Grande-Bretagne

L’antitsiganisme à l’ère du Brexit

d'Lëtzebuerger Land vom 16.04.2021

À première vue, le tract préparé par la section locale du Parti travailliste de Warrington, petite ville au nord-ouest de l’Angleterre entre Manchester et Liverpool, n’avait pas de quoi provoquer les passions. S’ils étaient élus lors les élections locales du 6 mai, les travaillistes s’engageaient à prendre les mesures nécessaires pour calmer le trafic, de lutter contre les comportements asociaux et de s’occuper du resurfaçage des routes. Pour Charlotte Nichols la députée britannique de Warrington North et ministre du « cabinet fantôme » avec comme portefeuilles les femmes et l’égalité, venir donner un coup de main aux camarades de la section locale pour distribuer des tracts ne devait pas causer de problème. Sauf que le tract en question promettait également de « régler le problème des incursions des gens du voyage » [dealing with traveller incursions].

Dénoncée par des activistes roms et Travellers – une population nomade d’origine irlandaise – Nichols publia dans un premier temps une déclaration sur son compte Twitter où elle expliquait ne pas avoir été consciente de la signification péjorative du terme « incursion » : « La terminologie autour des « incursions » est largement usitée dans des contextes légaux et d’administration municipale et je n’étais pas consciente de sa définition problématique. » Cette explication causa la consternation générale parmi les représentants des communautés GRT (Gypsy, Roma and Travellers), puisque par le passé, la parlementaire avait exprimé son soutien aux gens du voyage face aux mesures répressives du gouvernement conservateur. Cette première déclaration allait vite être remplacée par une autre, plus policée, présentant ses excuses inconditionnelles et indiquant que le tract incriminé avait été « retiré et détruit ».

Cette étrange anecdote est symptomatique de la profonde crise que connaît aujourd’hui le Parti travailliste qui tente de renouer péniblement avec son électorat traditionnel séduit par le Brexit dans le nord du pays. Le cas de Nichols est caractéristique. À de nombreuses occasions, elle a souligné qu’elle était plutôt opposée à la sortie de l’Union européenne, mais elle représente depuis 2019 une circonscription électorale largement en faveur du Brexit. En 2016, 54,3 pour cent des électeurs de Warrington avaient voté pour le « Leave ». Or, lors de la campagne du référendum, la propagande eurosceptique était marquée par une rhétorique xénophobe et parfois raciste. Ce n’est d’ailleurs pas une surprise que dans les mois qui suivirent le référendum, les agressions et crimes à caractère raciste augmentèrent à travers le pays. Les communautés GRT furent particulièrement touchées par ce développement. Avant le référendum aussi le discours antitsiganiste avait joué un rôle significatif, à côté des préjugés plus traditionnels à l’encontre des Travellers.

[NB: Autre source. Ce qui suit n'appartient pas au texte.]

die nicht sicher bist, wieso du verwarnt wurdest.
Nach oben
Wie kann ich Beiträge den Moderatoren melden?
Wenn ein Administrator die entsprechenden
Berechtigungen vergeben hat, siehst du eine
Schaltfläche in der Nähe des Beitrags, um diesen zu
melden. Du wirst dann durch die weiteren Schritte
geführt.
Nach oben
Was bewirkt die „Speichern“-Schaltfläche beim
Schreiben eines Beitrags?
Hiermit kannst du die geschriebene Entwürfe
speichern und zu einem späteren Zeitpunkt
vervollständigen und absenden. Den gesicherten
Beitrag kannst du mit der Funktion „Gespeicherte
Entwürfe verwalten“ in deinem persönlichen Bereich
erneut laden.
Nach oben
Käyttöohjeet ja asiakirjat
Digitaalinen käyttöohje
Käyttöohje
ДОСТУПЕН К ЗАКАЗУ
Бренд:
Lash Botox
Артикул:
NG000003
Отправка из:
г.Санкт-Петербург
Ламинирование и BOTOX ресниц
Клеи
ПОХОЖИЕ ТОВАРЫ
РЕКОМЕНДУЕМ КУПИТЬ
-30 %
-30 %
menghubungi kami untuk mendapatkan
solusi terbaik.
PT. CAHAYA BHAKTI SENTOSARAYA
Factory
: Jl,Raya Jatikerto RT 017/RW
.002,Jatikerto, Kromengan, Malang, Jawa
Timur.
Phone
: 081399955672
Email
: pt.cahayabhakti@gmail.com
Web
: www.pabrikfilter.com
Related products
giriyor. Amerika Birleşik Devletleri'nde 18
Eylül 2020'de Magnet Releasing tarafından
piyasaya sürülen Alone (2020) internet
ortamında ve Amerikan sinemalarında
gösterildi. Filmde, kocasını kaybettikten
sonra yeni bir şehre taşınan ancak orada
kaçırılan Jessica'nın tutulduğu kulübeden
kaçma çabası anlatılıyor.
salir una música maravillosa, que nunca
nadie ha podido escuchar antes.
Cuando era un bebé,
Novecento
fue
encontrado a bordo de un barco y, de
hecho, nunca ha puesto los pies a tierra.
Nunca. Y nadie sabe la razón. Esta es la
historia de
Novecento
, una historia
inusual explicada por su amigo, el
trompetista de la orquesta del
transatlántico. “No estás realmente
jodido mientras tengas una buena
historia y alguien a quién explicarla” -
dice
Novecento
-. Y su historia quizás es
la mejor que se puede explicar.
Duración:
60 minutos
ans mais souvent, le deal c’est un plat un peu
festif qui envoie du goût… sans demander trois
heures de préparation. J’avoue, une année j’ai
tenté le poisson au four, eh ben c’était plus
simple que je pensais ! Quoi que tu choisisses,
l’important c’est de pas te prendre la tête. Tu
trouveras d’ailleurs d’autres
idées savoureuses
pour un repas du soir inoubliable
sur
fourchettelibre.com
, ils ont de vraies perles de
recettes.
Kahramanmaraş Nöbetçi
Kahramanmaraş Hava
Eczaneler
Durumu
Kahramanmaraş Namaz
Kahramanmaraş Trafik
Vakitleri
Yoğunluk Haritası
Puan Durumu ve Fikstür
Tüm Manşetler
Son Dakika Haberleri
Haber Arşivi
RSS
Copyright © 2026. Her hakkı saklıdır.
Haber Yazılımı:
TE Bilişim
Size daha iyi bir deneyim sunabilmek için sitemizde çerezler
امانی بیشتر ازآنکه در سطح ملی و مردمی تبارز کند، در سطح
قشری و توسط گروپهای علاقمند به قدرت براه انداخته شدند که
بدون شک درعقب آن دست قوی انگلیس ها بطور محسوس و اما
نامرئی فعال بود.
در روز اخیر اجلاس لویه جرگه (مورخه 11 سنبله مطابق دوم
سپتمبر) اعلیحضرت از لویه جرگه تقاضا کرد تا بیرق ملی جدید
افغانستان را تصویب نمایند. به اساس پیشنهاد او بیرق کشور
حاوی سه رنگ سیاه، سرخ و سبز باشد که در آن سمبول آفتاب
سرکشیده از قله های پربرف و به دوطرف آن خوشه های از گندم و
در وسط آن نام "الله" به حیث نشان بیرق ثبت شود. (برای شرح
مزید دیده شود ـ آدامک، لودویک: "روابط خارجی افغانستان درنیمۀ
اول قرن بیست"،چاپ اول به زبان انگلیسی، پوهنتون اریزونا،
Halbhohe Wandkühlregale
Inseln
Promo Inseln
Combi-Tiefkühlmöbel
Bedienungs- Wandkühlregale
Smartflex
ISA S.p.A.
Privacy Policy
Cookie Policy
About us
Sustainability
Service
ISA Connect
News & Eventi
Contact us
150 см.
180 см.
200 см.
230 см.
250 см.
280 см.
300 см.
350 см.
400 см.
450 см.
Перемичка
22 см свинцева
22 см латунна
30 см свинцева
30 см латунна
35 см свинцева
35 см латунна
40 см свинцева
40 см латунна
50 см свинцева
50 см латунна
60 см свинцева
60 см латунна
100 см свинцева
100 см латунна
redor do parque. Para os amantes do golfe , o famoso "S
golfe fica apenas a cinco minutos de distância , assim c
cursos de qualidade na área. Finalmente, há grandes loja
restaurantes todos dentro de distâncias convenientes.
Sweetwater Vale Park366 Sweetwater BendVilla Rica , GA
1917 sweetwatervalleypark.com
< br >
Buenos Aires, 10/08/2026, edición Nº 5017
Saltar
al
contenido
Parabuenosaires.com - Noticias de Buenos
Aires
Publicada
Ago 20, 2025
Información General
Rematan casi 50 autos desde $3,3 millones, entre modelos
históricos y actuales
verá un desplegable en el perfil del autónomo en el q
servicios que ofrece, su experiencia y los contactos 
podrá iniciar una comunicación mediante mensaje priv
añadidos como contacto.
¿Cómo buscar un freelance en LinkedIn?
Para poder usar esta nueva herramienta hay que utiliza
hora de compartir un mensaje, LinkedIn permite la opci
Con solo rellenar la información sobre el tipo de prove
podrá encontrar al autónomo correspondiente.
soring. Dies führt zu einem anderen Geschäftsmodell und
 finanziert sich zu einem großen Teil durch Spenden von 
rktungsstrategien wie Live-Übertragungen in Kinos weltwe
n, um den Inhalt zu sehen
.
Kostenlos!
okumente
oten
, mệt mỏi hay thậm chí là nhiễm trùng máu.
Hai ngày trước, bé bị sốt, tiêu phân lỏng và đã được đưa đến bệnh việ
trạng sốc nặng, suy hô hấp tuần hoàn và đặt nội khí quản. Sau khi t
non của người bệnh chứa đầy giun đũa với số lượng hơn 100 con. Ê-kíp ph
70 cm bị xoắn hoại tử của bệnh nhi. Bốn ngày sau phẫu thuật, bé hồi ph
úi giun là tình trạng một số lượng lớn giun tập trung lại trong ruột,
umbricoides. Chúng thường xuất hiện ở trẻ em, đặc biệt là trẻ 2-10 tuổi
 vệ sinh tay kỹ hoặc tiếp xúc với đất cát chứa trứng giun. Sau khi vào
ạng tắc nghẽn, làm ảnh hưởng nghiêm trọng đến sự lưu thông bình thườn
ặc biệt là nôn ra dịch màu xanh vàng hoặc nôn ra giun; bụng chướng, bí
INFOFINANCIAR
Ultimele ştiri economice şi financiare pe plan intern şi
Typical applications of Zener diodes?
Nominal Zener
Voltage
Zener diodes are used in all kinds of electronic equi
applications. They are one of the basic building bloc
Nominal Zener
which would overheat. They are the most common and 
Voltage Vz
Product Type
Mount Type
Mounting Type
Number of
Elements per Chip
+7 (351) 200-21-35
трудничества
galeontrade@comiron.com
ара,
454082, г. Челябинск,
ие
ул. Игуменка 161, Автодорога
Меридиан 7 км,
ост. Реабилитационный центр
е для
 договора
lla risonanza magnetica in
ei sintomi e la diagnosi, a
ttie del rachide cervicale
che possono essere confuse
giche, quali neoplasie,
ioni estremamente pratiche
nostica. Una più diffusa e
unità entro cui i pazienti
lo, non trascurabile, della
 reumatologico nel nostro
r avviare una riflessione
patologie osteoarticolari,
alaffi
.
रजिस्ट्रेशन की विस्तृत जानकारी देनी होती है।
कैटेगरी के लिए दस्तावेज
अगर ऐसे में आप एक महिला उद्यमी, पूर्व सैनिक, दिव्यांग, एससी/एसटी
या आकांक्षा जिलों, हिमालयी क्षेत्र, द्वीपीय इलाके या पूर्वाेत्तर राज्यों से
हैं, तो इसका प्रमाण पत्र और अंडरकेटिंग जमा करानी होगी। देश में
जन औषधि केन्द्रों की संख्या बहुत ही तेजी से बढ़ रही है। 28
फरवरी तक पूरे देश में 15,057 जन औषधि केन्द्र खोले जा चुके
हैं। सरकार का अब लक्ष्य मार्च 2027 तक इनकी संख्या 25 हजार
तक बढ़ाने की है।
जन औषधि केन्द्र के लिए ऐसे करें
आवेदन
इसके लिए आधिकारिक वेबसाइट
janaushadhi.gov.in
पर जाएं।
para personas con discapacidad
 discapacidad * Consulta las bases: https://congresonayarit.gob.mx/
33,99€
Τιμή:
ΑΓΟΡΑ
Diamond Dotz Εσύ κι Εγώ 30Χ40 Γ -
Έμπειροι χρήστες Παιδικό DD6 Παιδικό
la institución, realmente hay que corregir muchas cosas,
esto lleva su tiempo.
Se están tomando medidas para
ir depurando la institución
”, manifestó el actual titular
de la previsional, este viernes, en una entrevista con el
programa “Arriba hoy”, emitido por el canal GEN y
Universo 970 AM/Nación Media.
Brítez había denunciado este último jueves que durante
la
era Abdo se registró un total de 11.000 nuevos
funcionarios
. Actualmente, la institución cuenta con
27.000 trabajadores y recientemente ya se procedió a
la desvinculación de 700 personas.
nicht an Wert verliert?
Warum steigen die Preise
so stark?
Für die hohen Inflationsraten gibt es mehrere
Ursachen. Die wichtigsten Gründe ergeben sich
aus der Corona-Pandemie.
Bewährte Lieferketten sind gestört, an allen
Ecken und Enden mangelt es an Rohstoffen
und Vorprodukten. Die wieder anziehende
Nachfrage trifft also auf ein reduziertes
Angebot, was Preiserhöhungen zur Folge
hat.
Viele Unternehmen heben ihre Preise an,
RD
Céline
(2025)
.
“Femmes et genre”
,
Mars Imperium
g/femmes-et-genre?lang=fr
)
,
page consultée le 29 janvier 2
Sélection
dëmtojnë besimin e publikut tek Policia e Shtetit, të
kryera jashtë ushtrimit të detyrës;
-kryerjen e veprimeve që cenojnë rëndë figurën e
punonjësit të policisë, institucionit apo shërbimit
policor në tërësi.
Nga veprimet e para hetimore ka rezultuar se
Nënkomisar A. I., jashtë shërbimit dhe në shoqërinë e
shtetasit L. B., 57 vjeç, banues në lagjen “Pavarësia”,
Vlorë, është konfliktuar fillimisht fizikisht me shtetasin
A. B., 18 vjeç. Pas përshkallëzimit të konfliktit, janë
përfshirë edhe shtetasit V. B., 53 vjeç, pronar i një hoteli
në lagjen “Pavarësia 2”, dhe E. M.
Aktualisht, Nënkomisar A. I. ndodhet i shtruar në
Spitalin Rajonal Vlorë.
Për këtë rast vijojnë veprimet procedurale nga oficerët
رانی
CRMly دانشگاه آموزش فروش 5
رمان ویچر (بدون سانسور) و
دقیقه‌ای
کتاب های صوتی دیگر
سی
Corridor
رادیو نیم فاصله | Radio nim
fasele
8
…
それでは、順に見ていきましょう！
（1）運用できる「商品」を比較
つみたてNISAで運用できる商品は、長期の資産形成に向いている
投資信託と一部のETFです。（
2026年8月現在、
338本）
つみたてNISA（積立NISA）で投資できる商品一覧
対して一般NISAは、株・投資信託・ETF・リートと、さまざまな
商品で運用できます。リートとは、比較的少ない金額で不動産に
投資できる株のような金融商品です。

La montée du racisme antitsigane dans une grande partie de l’Europe centrale et orientale après 1989 a provoqué une migration de Roms vers le Royaume-Uni et l’Europe occidentale suite à l’expansion de l’Union européenne vers l’Europe de l’est. Au Royaume-Uni, comme dans le reste de l’Union, l’arrivée des Roms avait été instrumentalisée par les mouvements europhobes et les partis d’extrême-droite pour contester le principe de libre circulation. L’euroscepticisme et l’antitsiganisme devenaient ainsi des alliés objectifs, alors que les médias populistes dénonçaient l’afflux de Roms de Hongrie, de Roumanie, de Bulgarie et d’ailleurs. La peur de « l’invasion » fut un argument clé pour attiser les craintes d’une migration à grande échelle à la veille du référendum britannique sur l’Union européenne.

Le Conseil de l’Europe reconnaît que l’antitsiganisme est une forme spécifique de racisme à l’encontre des Roms et des gens du voyage, alimentée par de nombreux préjugés et stéréotypes conduisant à diverses formes de discrimination. Au Royaume-Uni les communautés GRT sont estimées à 300 000 personnes et elles représentent la minorité la plus discriminée, en particulier dans le système scolaire, le système de santé et pour l’accès au logement. De nombreux groupes, familles et individus sont aujourd’hui menacés d’expulsion dans le cadre des nouvelles réglementations concernant le droit de séjour au Royaume-Uni.

Déchiré sur la question du Brexit, le Parti travailliste risque de perdre son âme en cherchant à récupérer ses électeurs perdus aux conservateurs europhobes de Boris Johnson. La rhétorique antitsiganiste sur un tract électoral indique qu’au sein du parti certains militants sont prêts à adopter la solution de facilité, qui est celle d’épouser le discours xénophobe des avocats du Brexit.